Sam shook his head. “Tried to with a couple of them. They said the relevant language predates them.” The ex-agent let out a slow whistle. “And I thought the stuff I was working with went back a ways. Well then, we’re porked. Too bad we can’t ask a Decepticon.”
“Excuse me.” They both turned to Mikaela. “Actually,” she informed them, “we can.”
Simmons made a face at her. “Uh-huh, right. I suppose you carry around a spare Decepticon in your purse?”
Hands on hips, she met his gaze without blinking. “Close.”
The bare table in Simmons’s hideaway was more than sturdy enough to accommodate the metal box Mikaela brought from Bumblebee’s trunk. Leo and the ex-agent eyed it with interest, Sam with apprehension.
“I see the latches,” the ex-agent declared. “Want me to ... ?”
“I’ll do it. Just a sec.” Picking up the tiny welding torch she had brought with her, Mikaela snapped it alight. A soft roar accompanied the intense blue flame as she approached the container and popped the catches. Holding the torch firmly in one hand, she
used the other to lift the lid and peer inside.
“Come on out—but behave yourself.”
Like a nightmare Jack-in-the-box, something small, shiny, and multi-limbed hopped out of the metal container. It trailed a chain
that restricted its movements. Espying the torch, it scrambled as far away as the restraining links would allow.
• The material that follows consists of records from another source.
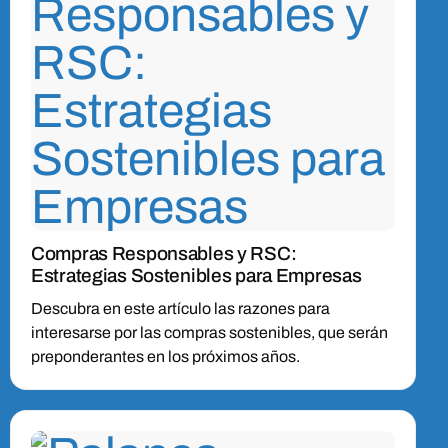
Compras Responsables y RSC:
Estrategias Sostenibles para Empresas
Descubra en este artículo las razones para
interesarse por las compras sostenibles, que serán
preponderantes en los próximos años.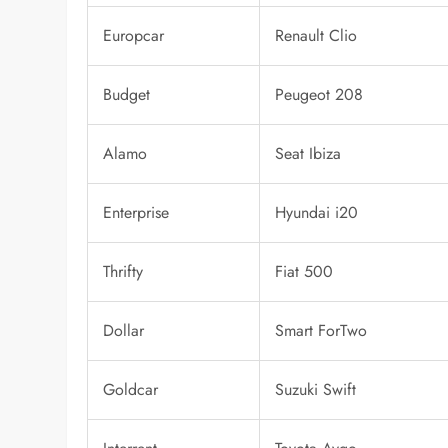
Europcar
Renault Clio
Budget
Peugeot 208
Alamo
Seat Ibiza
Enterprise
Hyundai i20
Thrifty
Fiat 500
Dollar
Smart ForTwo
Goldcar
Suzuki Swift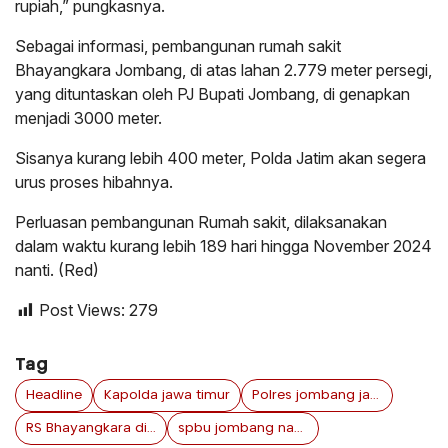
rupiah,” pungkasnya.
Sebagai informasi, pembangunan rumah sakit
Bhayangkara Jombang, di atas lahan 2.779 meter persegi,
yang dituntaskan oleh PJ Bupati Jombang, di genapkan
menjadi 3000 meter.
Sisanya kurang lebih 400 meter, Polda Jatim akan segera
urus proses hibahnya.
Perluasan pembangunan Rumah sakit, dilaksanakan
dalam waktu kurang lebih 189 hari hingga November 2024
nanti. (Red)
Post Views:
279
Tag
Headline
Kapolda jawa timur
Polres jombang jawa timur
RS Bhayangkara di jombang
spbu jombang nakal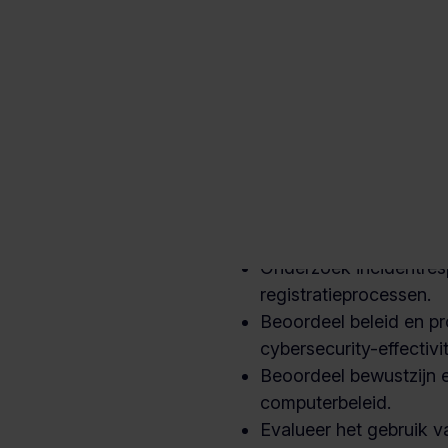
middels een risicoanal
cyberbeveiligingsrisico
Zorg voor back-ups, n
crisisbeheermaatregele
Beoordeel risico's van
en dienstverleners.
Evalueer configuraties
kwetsbaarheidsbeheer,
leveranciers!
Onderzoek incidentre
registratieprocessen.
Beoordeel beleid en p
cybersecurity-effectivit
Beoordeel bewustzijn e
computerbeleid.
Evalueer het gebruik v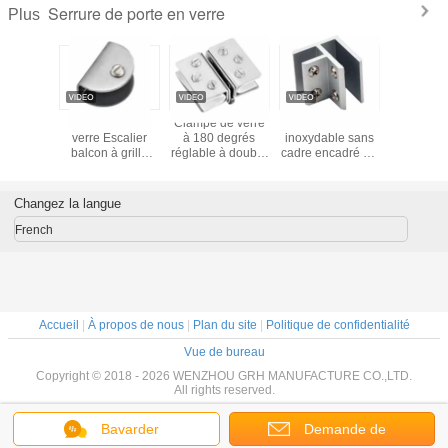
Serrure de porte en verre
Plus
errure de
Balustrade en
Clampe de verre
Matériel en acier
Serrure d
n verre
verre Escalier
à 180 degrés
inoxydable sans
en verr
avec les
balcon à grille
réglable à double
cadre encadré en
disposit
ures en
Montage de
face en alliage
miroir pivot caché
fermeture 
 porte de
pinces en verre
d'aluminium
en verre charnière
dans la c
 le style
teinté en acier
de porte de
argent
Changez la langue
erne
inoxydable
douche pour
OEM/
lunettes de
dispon
French
douche
Accueil
|
À propos de nous
|
Plan du site
|
Politique de confidentialité
Vue de bureau
Copyright © 2018 - 2026 WENZHOU GRH MANUFACTURE CO.,LTD.
All rights reserved.
Bavarder
Demande de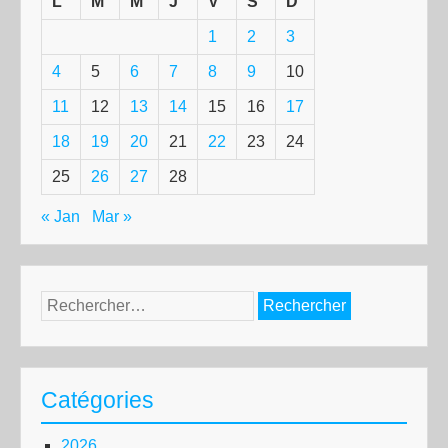
L
M
M
J
V
S
D
1
2
3
4
5
6
7
8
9
10
11
12
13
14
15
16
17
18
19
20
21
22
23
24
25
26
27
28
« Jan
Mar »
Rechercher :
Catégories
2026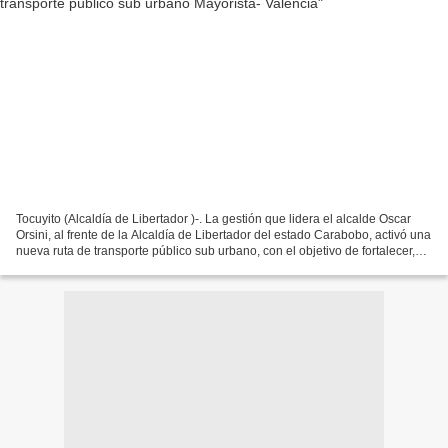
Tocuyito (Alcaldía de Libertador )-. La gestión que lidera el alcalde Oscar
Orsini, al frente de la Alcaldía de Libertador del estado Carabobo, activó una
nueva ruta de transporte público sub urbano, con el objetivo de fortalecer,
desarrollar y promover...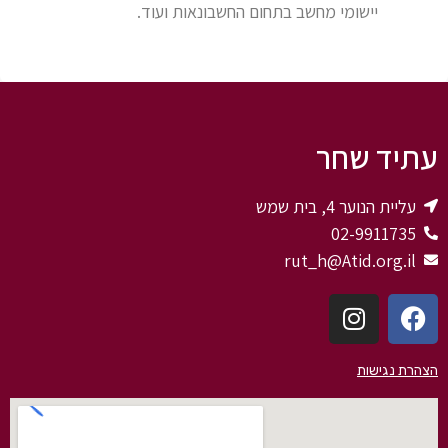
יישומי מחשב בתחום החשבונאות ועוד.
עתיד שחר
עליית הנוער 4, בית שמש
02-9911735
rut_h@Atid.org.il
הצהרת נגישות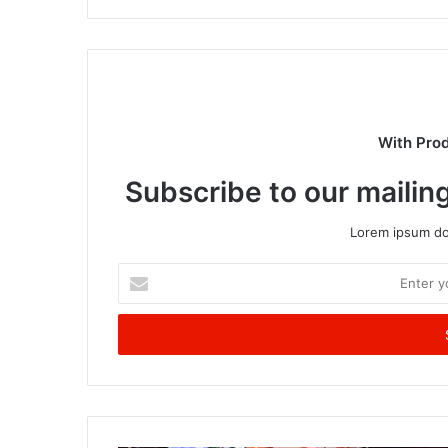
With Pro
Subscribe to our mailing
Lorem ipsum dol
Enter
your
Email
address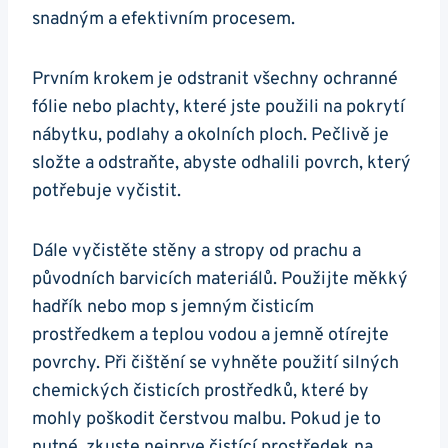
snadným a efektivním procesem.
Prvním krokem je odstranit všechny ochranné
fólie nebo plachty, které jste použili na pokrytí
nábytku, podlahy a okolních ploch. Pečlivě je
složte a odstraňte, abyste odhalili povrch, který
potřebuje vyčistit.
Dále vyčistěte stěny a stropy od prachu a
původních barvicích materiálů. Použijte měkký
hadřík nebo mop s jemným čisticím
prostředkem a teplou vodou a jemně otírejte
povrchy. Při čištění se vyhněte použití silných
chemických čisticích prostředků, které by
mohly poškodit čerstvou malbu. Pokud je to
nutné, zkuste nejprve čistící prostředek na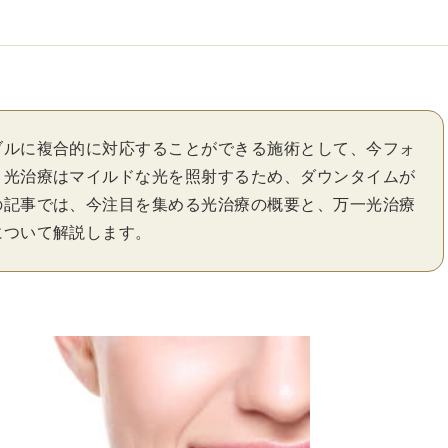
ブルに複合的に対応することができる施術として、今フォ
。光治療はマイルドな光を照射するため、ダウンタイムが
の記事では、今注目を集める光治療の概要と、万一光治療
について解説します。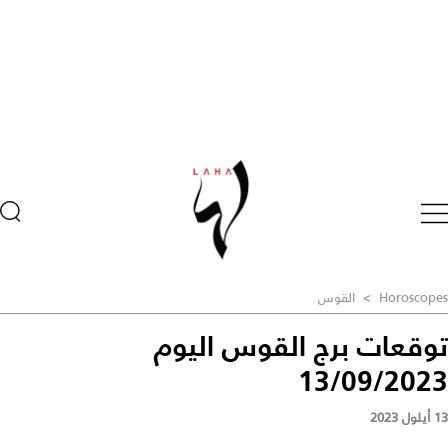
Horoscopes
>
القوس
توقعات برج القوس اليوم
13/09/2023
13 أيلول 2023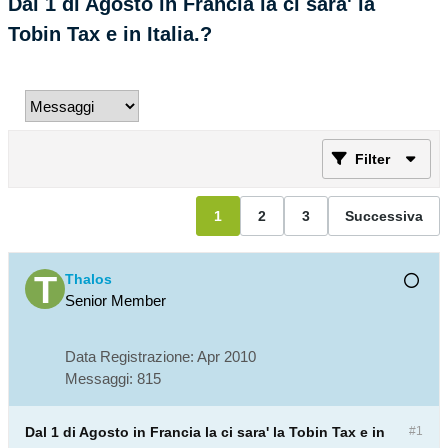
Dal 1 di Agosto in Francia la ci sara' la
Tobin Tax e in Italia.?
Filter
1
2
3
Successiva
Thalos
Senior Member
Data Registrazione:
Apr 2010
Messaggi:
815
Dal 1 di Agosto in Francia la ci sara' la Tobin Tax e in
#1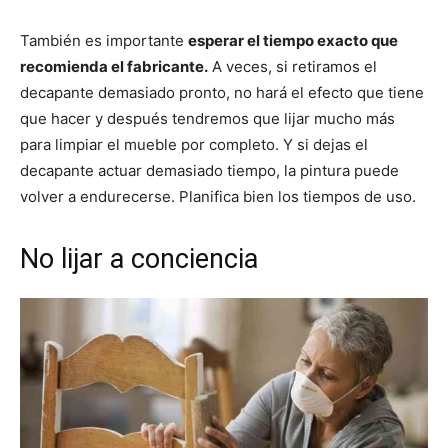
También es importante
esperar el tiempo exacto que
recomienda el fabricante.
A veces, si retiramos el
decapante demasiado pronto, no hará el efecto que tiene
que hacer y después tendremos que lijar mucho más
para limpiar el mueble por completo. Y si dejas el
decapante actuar demasiado tiempo, la pintura puede
volver a endurecerse. Planifica bien los tiempos de uso.
No lijar a conciencia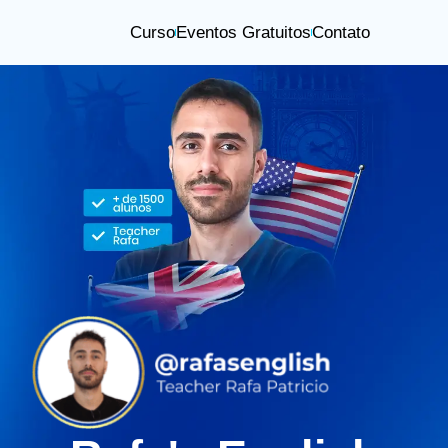
Curso
Eventos Gratuitos
Contato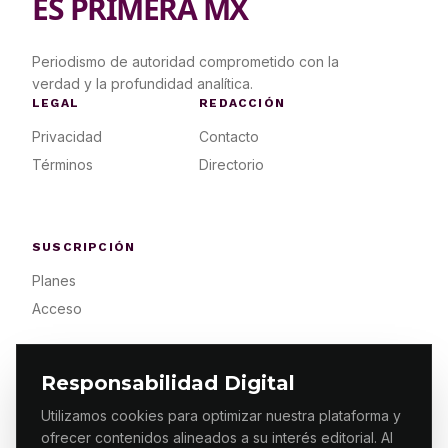
ES PRIMERA MX
Periodismo de autoridad comprometido con la
verdad y la profundidad analítica.
LEGAL
REDACCIÓN
Privacidad
Contacto
Términos
Directorio
SUSCRIPCIÓN
Planes
Acceso
Responsabilidad Digital
Utilizamos cookies para optimizar nuestra plataforma y
ofrecer contenidos alineados a su interés editorial. Al
© 2026 ES PRIMERA MX. ALGUNOS DERECHOS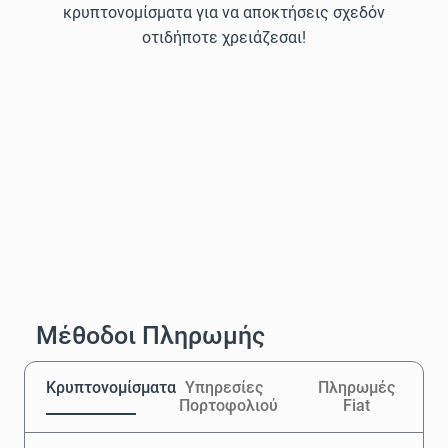
κρυπτονομίσματα για να αποκτήσεις σχεδόν
οτιδήποτε χρειάζεσαι!
Μέθοδοι Πληρωμής
Κρυπτονομίσματα
Υπηρεσίες
Πληρωμές
Πορτοφολιού
Fiat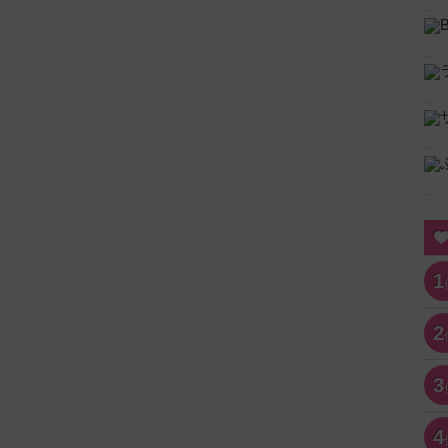
1
2
3
4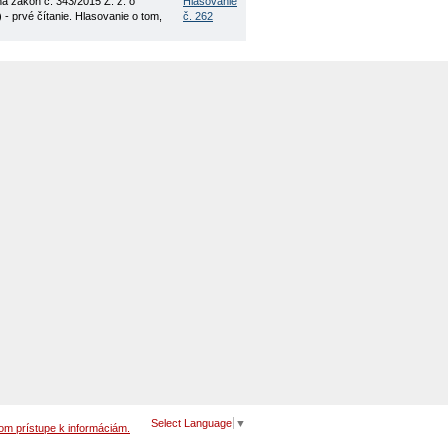
a zákon č. 343/2015 Z. z. o
Hlasovanie
- prvé čítanie. Hlasovanie o tom,
č. 262
Select Language
▼
om prístupe k informáciám.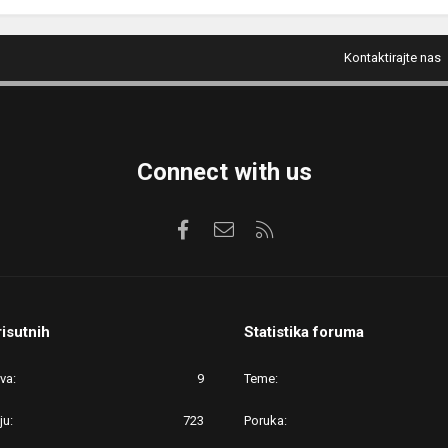
Kontaktirajte nas
Connect with us
Facebook
Kontaktirajte nas
RSS
risutnih
Statistika foruma
ova
9
Teme
ju
723
Poruka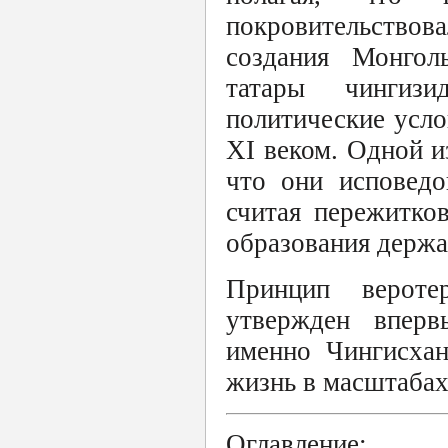
покровительство
создания Монгол
татары чингиз
политические усло
XI веком. Одной и
что они исповедо
считая пережитко
образования держа
Принцип вероте
утвержден вперв
именно Чингисхан
жизнь в масштабах
Оглавление: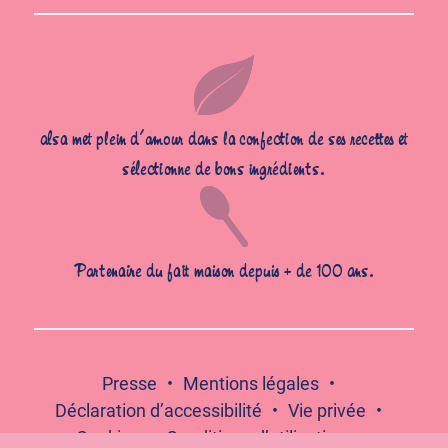
alsa met plein d’amour dans la confection de ses recettes et
sélectionne de bons ingrédients.
Partenaire du fait maison depuis + de 100 ans.
Presse
Mentions légales
Déclaration d’accessibilité
Vie privée
Cookies
Conditions d’utilisation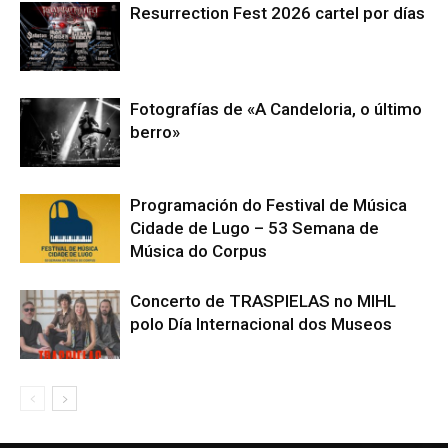
Resurrection Fest 2026 cartel por días
Fotografías de «A Candeloria, o último
berro»
Programación do Festival de Música
Cidade de Lugo – 53 Semana de
Música do Corpus
Concerto de TRASPIELAS no MIHL
polo Día Internacional dos Museos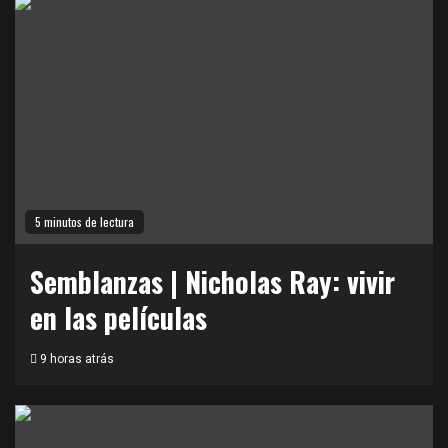
5 minutos de lectura
Semblanzas | Nicholas Ray: vivir
en las películas
9 horas atrás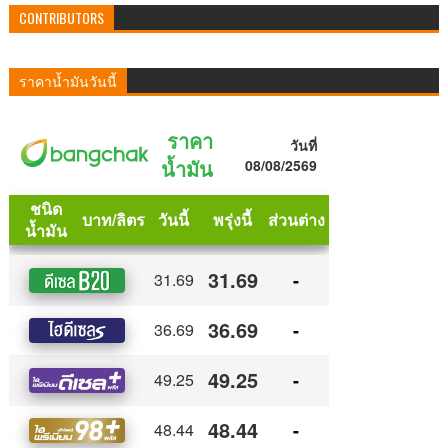
CONTRIBUTORS
ราคาน้ำมันวันนี้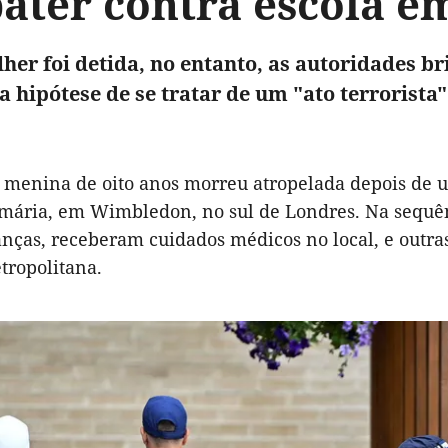
ater contra escola 
er foi detida, no entanto, as autoridades br
a hipótese de se tratar de um "ato terrorista"
menina de oito anos morreu atropelada depois de u
mária, em Wimbledon, no sul de Londres. Na sequênc
anças, receberam cuidados médicos no local, e outra
tropolitana.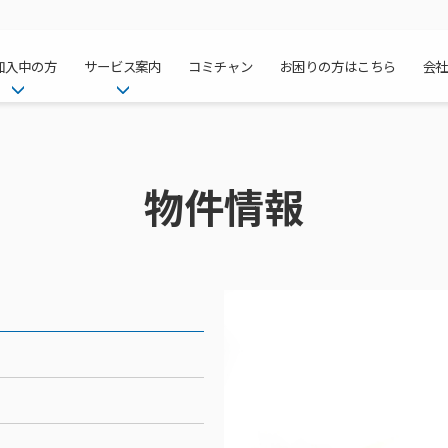
加入中の方
サービス案内
コミチャン
お困りの方はこちら
会
ケーブルテレ
ア
ご加入中のサービス確認・変更
ケーブルテレビ
チャンネル紹
インターネッ
て
WEBメール
インターネット
物件情報
サポートサービストップ
料⾦プラン
料⾦プラン
固定電話トッ
方へ
サポートサービス
固定電話
リモートコール
NHK衛星受
Wi-Fiサービ
基本料⾦・通
ポテトスマー
いる集合住宅
新着情報
ポテトスマートフォン
回線速度測定
機器⼀覧
ポテトホーム
オプションサ
料⾦プラン
でんきトップ
メンテナンス・障害情報
でんき
接続・設定⽅法
オプションサ
auスマート
機種⼀覧
ポラリンでん
暮らしを快適
ン
ポテトからのプレゼント
暮らしを快適にするサービス
訪問サポート＆サポートパッ
インターネッ
auまとめトー
オプションサ
ポテトでんき
ポテトライフ
ビス
イベントカレンダー
ケーブルプラ
⽣活あんしん
講座のご案内
みるプラス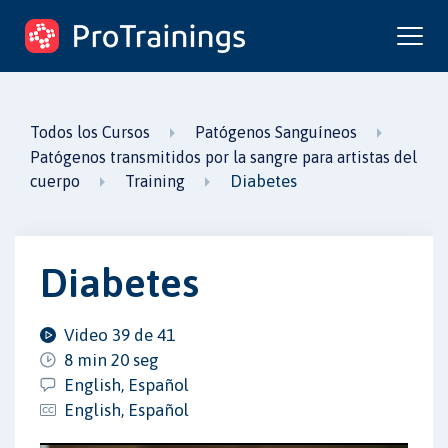
ProTrainings.com
un curso de ProTrainings
Todos los Cursos
Patógenos Sanguíneos
Patógenos transmitidos por la sangre para artistas del
Diabetes
cuerpo
Training
Diabetes
Video 39 de 41
8 min 20 seg
English, Español
English, Español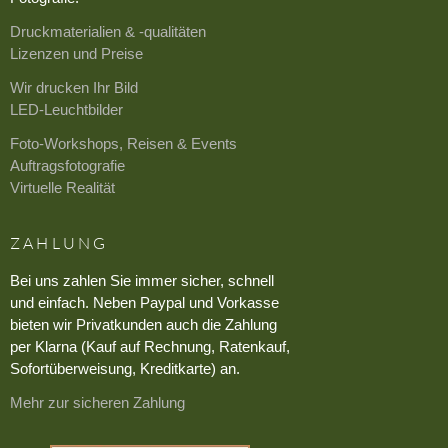
Druckmaterialien & -qualitäten
Lizenzen und Preise
Wir drucken Ihr Bild
LED-Leuchtbilder
Foto-Workshops, Reisen & Events
Auftragsfotografie
Virtuelle Realität
ZAHLUNG
Bei uns zahlen Sie immer sicher, schnell
und einfach. Neben Paypal und Vorkasse
bieten wir Privatkunden auch die Zahlung
per Klarna (Kauf auf Rechnung, Ratenkauf,
Sofortüberweisung, Kreditkarte) an.
Mehr zur sicheren Zahlung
“Hothothot—keep away, keep away!” Then it saw the partial skull of Frenzy clamped to another table nearby and the tiny Decepticon shrieked like a child—albeit one with a metal esophagus. Trying to calm it, Mikaela gave a sharp yank on the restraining chain.
An utterly flabbergasted Simmons observed this girl-Decepticon pas de deux in stunned silence before finally commenting in disbelief.
“Spent my whole adult life combing the planet for aliens. First as part of Sector Seven, then via libraries and the Net—and you’re schlepping one around in your luggage like a little tinfoil chihuahua.” He shook his head in amazement.
Wasting no time, Mikaela selected a couple of especially detailed photos from the ex-agent’s vast collection and positioned them in front of the shackled Wheels.
“Speak English! What do these mean?”
The Decepticon examined the images closely, then drew back in surprise. “Ohh—language of Primes! Words before time. Me know not, know not me. Only Seekers can explain you.”
Sam frowned. “ ‘Seekers’? Who are they?”
Metal limbs gestured excitedly at a number of the photos piled on the table. “Seekers. Old Transformers! Oldoldold. Stranded, stuck, searching for something.” Despite his predicament and restraints, his tone turned scornful. “Seekers seek”
“Well, duh.” Leo was delighted for a change to be entranced by a robot instead of terrified by one. “What we want to know is what they’re seeking.” Wheels’s response to that was more subdued. “Don’t know what. Old language. Old seeking. Wheels not old.”
Simmons’s reaction was half triumph, half disdain. “See? Told you they were here. Nobody listens to Seymour Simmons. Years of experience means nothin’ to pencil pushers and key kissers. All they’re interested in is moving up a rating—not in results.”
“We're interested.” Mikaela spoke softly as she turned back to Wheels. “What are these Seekers? Decepticons? Autobots?”